If you wholly own your shares, your broker will need an agreement with you to borrow your securities. And at the moment, shares to short seem to be scarce, so you should be getting a good rate. Schwab is currently offering an insane 30% (for example, if you were to lend 10,000 shares, you'd get $250/month), when the average offered rate over the past few years has been about 5%.
iamzolong and SE: When I was able to pick up shares for 30 cents, I understood that MCP obviously wasn't currently humming along, churning out profits. But thank you for your screaming concern.
Any conclusions drawn?
Terbium/Dysprosium/rare HREE make up .05% of product (check Annual Report); Terbium prices at time of 2013 report and now (I just checked) are $800 kg. MCP uses Terbium for downstream products, so they will also be getting added value. If MCP gets production to 20,000 mt, then Terbium/Dysprosium would be 10 MT (10,000 Kg). At current prices, not including value-added processes, that would be approx. $6 million in revenue (if you figure a 50/50 split with Dysprosium).
The ability to process Terbium and produce downstream Terbium products will hopefully be more important in the future, as MCP purchases (or engages in agreements with) juniors with a greater percentage of Terbium in product mix.
In a post below, you write, "It is easy enough to verify what RE Mountain Pass has and what REO they are planning to extract. From a quick look up Terbium was not one of them."
You're right, it was easy, and yet you were wrong. How could you not find that information quickly (click on Annual Report, search for Terbium)?
You wrote "From a quick look up...." because you wanted cover for your "Terbium was not among them" lie.
Note: papabearrf searches the landscape for positive MCP news; much of what he posts is pretty straight ahead facts from liable/checkable sources.
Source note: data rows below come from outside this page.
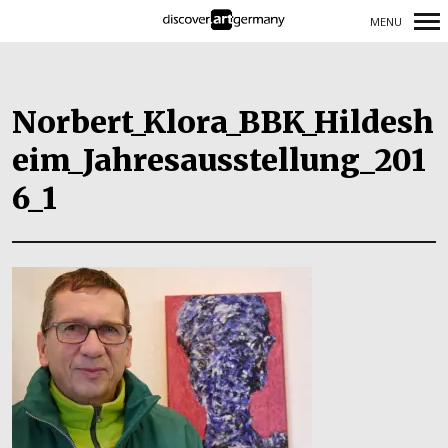
MENU
Primary
Navigation
Norbert_Klora_BBK_Hildesh
eim_Jahresausstellung_201
6_1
If you can actually debunk them, then please do.
Terbium is not a major part of MCP's business (see below). That's probably the point you wanted to make.
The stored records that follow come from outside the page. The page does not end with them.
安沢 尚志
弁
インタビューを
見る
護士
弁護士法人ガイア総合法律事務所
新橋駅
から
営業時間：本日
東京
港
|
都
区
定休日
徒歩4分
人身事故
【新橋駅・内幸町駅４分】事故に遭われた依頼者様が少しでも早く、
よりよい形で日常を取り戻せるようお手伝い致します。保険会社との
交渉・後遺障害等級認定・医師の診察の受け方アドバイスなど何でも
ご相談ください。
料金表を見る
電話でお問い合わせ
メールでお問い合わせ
With MCP's history of getting investors crushed after CC's, I don't see the share price going up that much prior to substantive news and at least one CC that does not provoke major damage. Once management convinces investors they understand and can manage the plant, as well as the business plan, then SP has a chance.
As noted in a post a few days ago, Schwab is now offering owners of MCP 20% to borrow their stock. Schwab's base rate to borrow is 2%, and 4% has probably been the average.
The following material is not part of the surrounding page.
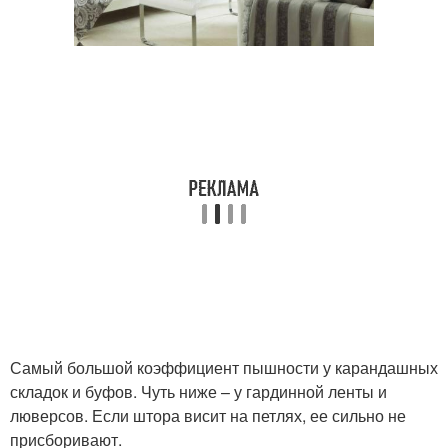
Самый большой коэффициент пышности у карандашных
складок и буфов. Чуть ниже – у гардинной ленты и
люверсов. Если штора висит на петлях, ее сильно не
присборивают.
There's absolutely no sense in posting your trades (or anyone's trades) on this message board. At any moment, there are huge amounts of investors shorting, covering shorts, buying, selling. Announcing you are doing one of those activities is meaningless, unless you offer some insight into why you are making the trade. There's always someone making and losing money. In your case, at this time, losing $. Unless you covered already, far above your 40 cents brag?